La noche en que Errol Rich murió, Louis aún recuerda que se despertó al oír unos pasos de mujer frente a la minúscula habitación en que él dormía. Recuerda que se levantó de la cama y, sintiendo el calor de las tablas de madera bajo los pies descalzos, se acercó a la puerta abierta de la cabaña. Allí ve a su abuela en el porche, con la mirada fija en la oscuridad. La llama, pero ella no contesta. Se oye música, la voz de Bessie Smith. A su abuela siempre le ha gustado Bessie Smith. La abuela Lucy, con un mantón en los hombros encima del camisón, baja descalza al jardín. Louis la sigue. Ya no está todo oscuro. Se ve una luz en el bosque, algo que arde lentamente. Tiene forma de hombre, un hombre que se retuerce en su tormento, consumido por las llamas. La figura atraviesa el bosque y va dejando las hojas ennegrecidas a su paso. Louis huele la gasolina y la carne abrasada, ve cómo la piel queda carbonizada, oye el chisporroteo y la crepitación de las grasas corporales. Su abuela tiende una mano hacia atrás, sin apartar la mirada del Hombre Quemado en ningún momento, y Louis acerca la palma de su mano a la de ella, sus dedos a los de ella, y mientras su abuela cierra la mano en torno a la de él, el miedo de Louis se diluye y sólo siente dolor por el padecimiento de ese hombre. Sin ira. Eso vendrá más tarde. De momento siente sólo una abrumadora tristeza que cae sobre él como un manto oscuro. Su abuela dice algo en susurros y se echa a llorar. Louis llora también y, juntos, sofocan las llamas mientras la boca del Hombre Quemado articula unas palabras que Louis no alcanza a oír mientras el fuego se apaga y la visión se desvanece, hasta que sólo quedan el olor y una imagen grabada en la retina de Louis como la secuela del flash de una cámara fotográfica.

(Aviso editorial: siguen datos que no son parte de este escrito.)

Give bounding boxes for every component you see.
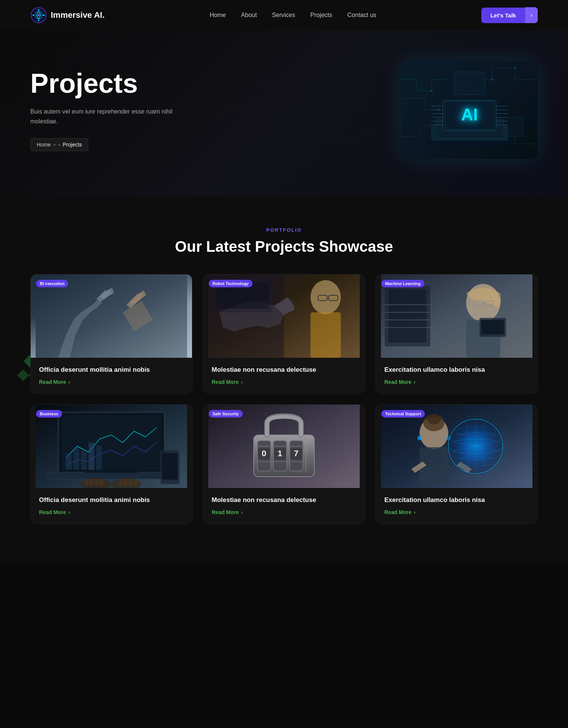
card-tag-4: Business bbox=[36, 410, 62, 418]
project-card-1: BI execution Officia deserunt mollitia a… bbox=[30, 274, 192, 394]
project-card-3: Machine Learning Exercitation ullamco la… bbox=[376, 274, 538, 394]
svg-rect-90 bbox=[134, 480, 137, 486]
read-more-arrow-6: › bbox=[414, 509, 416, 515]
nav-cta: Let's Talk › bbox=[481, 7, 538, 23]
svg-rect-74 bbox=[66, 454, 72, 470]
svg-rect-50 bbox=[311, 312, 341, 358]
svg-text:AI: AI bbox=[461, 105, 478, 124]
read-more-button-1[interactable]: Read More › bbox=[39, 379, 70, 385]
card-tag-1: BI execution bbox=[36, 280, 68, 287]
logo-icon bbox=[30, 7, 47, 23]
svg-point-117 bbox=[417, 436, 422, 440]
svg-rect-86 bbox=[100, 480, 103, 486]
hero-description: Buis autem vel eum iure reprehender esse… bbox=[30, 107, 174, 126]
read-more-arrow-2: › bbox=[241, 379, 243, 385]
portfolio-title: Our Latest Projects Showcase bbox=[30, 238, 538, 255]
nav-item-home[interactable]: Home bbox=[210, 12, 226, 19]
svg-point-6 bbox=[43, 14, 45, 16]
nav-item-services[interactable]: Services bbox=[272, 12, 295, 19]
hero-content: Projects Buis autem vel eum iure reprehe… bbox=[30, 69, 284, 151]
read-more-arrow-4: › bbox=[69, 509, 70, 515]
svg-point-3 bbox=[38, 9, 39, 11]
ai-chip-visual: AI bbox=[417, 72, 523, 148]
svg-rect-70 bbox=[481, 320, 504, 334]
lets-talk-arrow-button[interactable]: › bbox=[525, 7, 538, 23]
projects-grid: BI execution Officia deserunt mollitia a… bbox=[30, 274, 538, 524]
svg-text:0: 0 bbox=[262, 449, 266, 458]
card-title-5: Molestiae non recusana delectuse bbox=[212, 496, 356, 505]
svg-point-5 bbox=[33, 14, 34, 16]
card-image-5: 0 1 7 bbox=[203, 405, 365, 488]
read-more-button-6[interactable]: Read More › bbox=[384, 509, 415, 515]
breadcrumb-separator: » bbox=[53, 142, 56, 147]
svg-line-11 bbox=[4, 53, 19, 68]
svg-line-9 bbox=[8, 38, 30, 53]
breadcrumb-home[interactable]: Home bbox=[37, 142, 51, 148]
card-body-4: Officia deserunt mollitia animi nobis Re… bbox=[31, 488, 192, 524]
nav-links: Home About Services Projects Contact us bbox=[210, 12, 376, 19]
card-body-6: Exercitation ullamco laboris nisa Read M… bbox=[376, 488, 537, 524]
logo[interactable]: Immersive AI. bbox=[30, 7, 105, 23]
svg-point-2 bbox=[37, 14, 40, 16]
nav-item-about[interactable]: About bbox=[241, 12, 257, 19]
svg-point-116 bbox=[427, 414, 441, 424]
svg-rect-111 bbox=[307, 439, 308, 473]
read-more-button-2[interactable]: Read More › bbox=[212, 379, 243, 385]
card-tag-6: Technical Support bbox=[381, 410, 425, 418]
card-body-2: Molestiae non recusana delectuse Read Mo… bbox=[203, 358, 365, 393]
svg-rect-85 bbox=[95, 479, 98, 485]
card-tag-5: Safe Security bbox=[209, 410, 243, 418]
svg-point-16 bbox=[514, 67, 516, 69]
svg-rect-79 bbox=[47, 472, 176, 479]
read-more-arrow-3: › bbox=[414, 379, 416, 385]
svg-rect-87 bbox=[119, 480, 123, 486]
card-title-2: Molestiae non recusana delectuse bbox=[212, 365, 356, 374]
lets-talk-button[interactable]: Let's Talk bbox=[481, 8, 525, 23]
card-tag-2: Robot Technology bbox=[209, 280, 253, 287]
navbar: Immersive AI. Home About Services Projec… bbox=[0, 0, 568, 30]
project-card-6: Technical Support Exercitation ullamco l… bbox=[376, 404, 538, 524]
hero-image-box: AI bbox=[401, 61, 538, 159]
svg-rect-59 bbox=[389, 290, 426, 343]
card-body-3: Exercitation ullamco laboris nisa Read M… bbox=[376, 358, 537, 393]
portfolio-section: PORTFOLIO Our Latest Projects Showcase bbox=[0, 197, 568, 562]
svg-rect-77 bbox=[89, 443, 94, 470]
hero-section: Projects Buis autem vel eum iure reprehe… bbox=[0, 30, 568, 197]
card-title-4: Officia deserunt mollitia animi nobis bbox=[39, 496, 184, 505]
project-card-2: Robot Technology Molestiae non recusana … bbox=[203, 274, 365, 394]
read-more-button-5[interactable]: Read More › bbox=[212, 509, 243, 515]
svg-text:1: 1 bbox=[278, 449, 282, 458]
card-image-3: Machine Learning bbox=[376, 274, 537, 358]
hero-title: Projects bbox=[30, 69, 284, 98]
svg-rect-110 bbox=[305, 439, 306, 473]
read-more-button-4[interactable]: Read More › bbox=[39, 509, 70, 515]
card-body-5: Molestiae non recusana delectuse Read Mo… bbox=[203, 488, 365, 524]
card-image-1: BI execution bbox=[31, 274, 192, 358]
card-image-4: Business bbox=[31, 405, 192, 488]
breadcrumb-current: Projects bbox=[63, 142, 82, 148]
card-tag-3: Machine Learning bbox=[381, 280, 424, 287]
breadcrumb: Home » » Projects bbox=[30, 138, 88, 151]
svg-rect-89 bbox=[129, 479, 133, 485]
svg-rect-78 bbox=[96, 446, 102, 470]
project-card-5: 0 1 7 bbox=[203, 404, 365, 524]
svg-rect-83 bbox=[85, 480, 89, 486]
svg-line-10 bbox=[30, 38, 45, 49]
card-image-6: Technical Support bbox=[376, 405, 537, 488]
card-body-1: Officia deserunt mollitia animi nobis Re… bbox=[31, 358, 192, 393]
nav-item-projects[interactable]: Projects bbox=[311, 12, 332, 19]
project-card-4: Business Officia deserunt mollitia animi… bbox=[30, 404, 192, 524]
svg-rect-80 bbox=[85, 471, 138, 473]
logo-text: Immersive AI. bbox=[51, 10, 105, 20]
svg-rect-75 bbox=[73, 448, 79, 470]
read-more-arrow-1: › bbox=[69, 379, 70, 385]
breadcrumb-separator2: » bbox=[58, 142, 61, 147]
nav-item-contact[interactable]: Contact us bbox=[347, 12, 376, 19]
hero-image-wrap: AI bbox=[284, 61, 538, 159]
svg-rect-84 bbox=[90, 479, 94, 485]
card-title-3: Exercitation ullamco laboris nisa bbox=[384, 365, 529, 374]
read-more-button-3[interactable]: Read More › bbox=[384, 379, 415, 385]
portfolio-tag: PORTFOLIO bbox=[30, 227, 538, 233]
card-title-6: Exercitation ullamco laboris nisa bbox=[384, 496, 529, 505]
read-more-arrow-5: › bbox=[241, 509, 243, 515]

Y ahora, mientras Louis yace en una cama lejos del lugar donde se crió, con el hombre a quien ama dormido profundamente a su lado, huele a gasolina y a carne abrasada, y vuelve a ver cómo se mueven los labios del Hombre Quemado, y cree comprender parte de lo que dijo aquella noche hace tantos años.

«Lo siento. Dile que lo siento.»

Se le escapa casi todo lo que dice a continuación, envuelto en fuego. Sólo se distinguen dos palabras, y ni siquiera ahora Louis tiene la certeza de interpretarlas correctamente, de que el movimiento de esa grieta sin labios se corresponde de verdad con las palabras que cree, o quiere creer, que se pronunciaron.

«Hijo.»

«Hijo mío.»

Dentro de Errol Rich ardía un fuego, y algo de ese fuego pasó al niño en el momento de la muerte de Errol. Ahora arde dentro de él, pero si bien Errol Rich encontró la manera de negar su presencia, de moderar sus llamas hasta que al final, quizás inevitablemente, se propagó y lo destruyó, Louis lo ha hecho suyo. Lo mantiene vivo, y el fuego, a su vez, lo mantiene vivo a él, pero es un equilibrio delicado. El fuego tiene que ser alimentado para que no se alimente de él, y los hombres a quienes mata son los sacrificios que le ofrece. El fuego de Errol Rich era de un rojo intenso, abrasador, pero las llamas dentro de Louis arden blancas y frías.

«Hijo.»

«Hijo mío.»


De noche, Louis sueña con el Hombre Quemado. Y en algún lugar el Hombre Quemado sueña con él.